Il punto di vista di un ex compagno di partito di Giorgia Meloni, ora direttore del Secolo d’Italia, Italo Bocchino.

Perché questo articolo potrebbe interessarti? Il punto di vista di un ex compagno di partito di Giorgia Meloni, ora direttore del Secolo d’Italia, Italo Bocchino con cui la leader di Fratelli d’Italia ha condiviso l’esperienza in An.

Bocchino: “Lunga tappa di una traversata nel deserto della destra italiana”

Questa è l’ultima tappa di una lunga traversata nel deserto della destra italiana che in 80 anni l’ha portata a fare grandi percorsi segnati da una solida appartenenza alle istituzioni democratiche del Paese con alcune esperienze di governo e coronata dal risultato di oggi”.

Commenta così la vittoria di Giorgia Meloni e di Fratelli d’Italia l’ex compagno di partito in An, nonché attuale direttore del giornale Secolo d’Italia, Italo Bocchino.

Bocchino: “Esito previsto”

Secondo l’ex parlamentare, si tratta di “un esito rispondente alle previsioni con una vittoria netta del centrodestra e un successo straordinario di Giorgia Meloni. Il quadro è molto chiaro e non lascia spazio ad interpretazioni circa quello che accadrà”.
Quanto agli equilibri nella coalizione del centrodestra, nonostante FdI abbia triplicato i voti degli alleati, secondo Bocchino non va dimenticato che “ha vinto una coalizione.

E Meloni, grazie alla sua esperienza politica, offrirà al Paese una coalizione armonica in grado di supportare un solido governo”.

Bocchino: “Più che la visione del partito della Meloni, dovrà cambiare quella della stampa internazionale”

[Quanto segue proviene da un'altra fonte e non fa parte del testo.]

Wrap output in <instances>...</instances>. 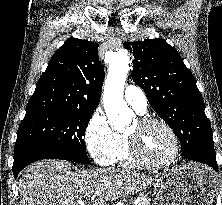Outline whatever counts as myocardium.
<instances>
[{"mask_svg":"<svg viewBox=\"0 0 222 205\" xmlns=\"http://www.w3.org/2000/svg\"><path fill=\"white\" fill-rule=\"evenodd\" d=\"M137 125H138V130L136 132L126 134L129 141L130 152L134 160H136L139 164L143 166L154 169H166L173 166L179 159L181 151L180 141L173 127L166 121L155 117H142L137 120ZM151 125L162 126L170 134L173 140L174 152L172 156L164 162L153 161L149 159L147 156H145V154L143 153L141 147L140 133L143 129Z\"/></svg>","mask_w":222,"mask_h":205,"instance_id":"myocardium-1","label":"myocardium"}]
</instances>
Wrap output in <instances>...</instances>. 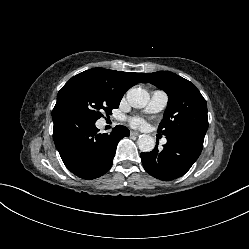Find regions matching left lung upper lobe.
Segmentation results:
<instances>
[{"label":"left lung upper lobe","instance_id":"left-lung-upper-lobe-1","mask_svg":"<svg viewBox=\"0 0 249 249\" xmlns=\"http://www.w3.org/2000/svg\"><path fill=\"white\" fill-rule=\"evenodd\" d=\"M144 83H151L168 95L158 132L165 136L177 133L205 136L208 129L207 103L193 83L169 71L145 73Z\"/></svg>","mask_w":249,"mask_h":249}]
</instances>
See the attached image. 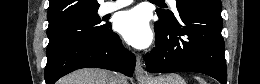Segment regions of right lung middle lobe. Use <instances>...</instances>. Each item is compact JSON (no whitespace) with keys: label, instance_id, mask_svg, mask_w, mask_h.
Masks as SVG:
<instances>
[{"label":"right lung middle lobe","instance_id":"obj_1","mask_svg":"<svg viewBox=\"0 0 260 84\" xmlns=\"http://www.w3.org/2000/svg\"><path fill=\"white\" fill-rule=\"evenodd\" d=\"M94 13L82 15L58 26L48 28L47 63L55 59L65 48L85 40L103 39L109 32L110 24H101Z\"/></svg>","mask_w":260,"mask_h":84}]
</instances>
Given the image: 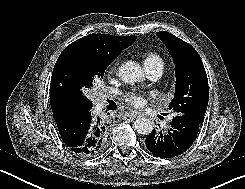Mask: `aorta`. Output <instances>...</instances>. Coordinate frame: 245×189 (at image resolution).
Returning a JSON list of instances; mask_svg holds the SVG:
<instances>
[{
    "label": "aorta",
    "instance_id": "aorta-1",
    "mask_svg": "<svg viewBox=\"0 0 245 189\" xmlns=\"http://www.w3.org/2000/svg\"><path fill=\"white\" fill-rule=\"evenodd\" d=\"M119 77L125 83L134 84L141 81L144 77V74L138 63L128 61L120 66ZM134 130L140 135H148L153 130V123L148 118H138L134 122Z\"/></svg>",
    "mask_w": 245,
    "mask_h": 189
}]
</instances>
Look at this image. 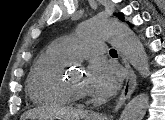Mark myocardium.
Segmentation results:
<instances>
[{
	"label": "myocardium",
	"mask_w": 165,
	"mask_h": 120,
	"mask_svg": "<svg viewBox=\"0 0 165 120\" xmlns=\"http://www.w3.org/2000/svg\"><path fill=\"white\" fill-rule=\"evenodd\" d=\"M65 88L71 98L77 100H89V95L87 93L74 87L68 80H65Z\"/></svg>",
	"instance_id": "1"
}]
</instances>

E questo nonostante la stampa internazionale stia salutando il trionfo della leader di FdI come una espressione del partito più a destra dai tempi di Mussolini. “Penso che all’estero si ricrederanno” replica il direttore che aggiunge: “Più che la visione del partito della Meloni, dovrà cambiare quella della stampa internazionale, finora basata sulla campagna allarmista dei giornali italiani di sinistra”.

A proposito di centrosinistra e della sconfitta Bocchino preferisce non esprimersi sulle possibili dimissioni di Enrico Letta, così come ritiene prematuro parlare di toto-ministri.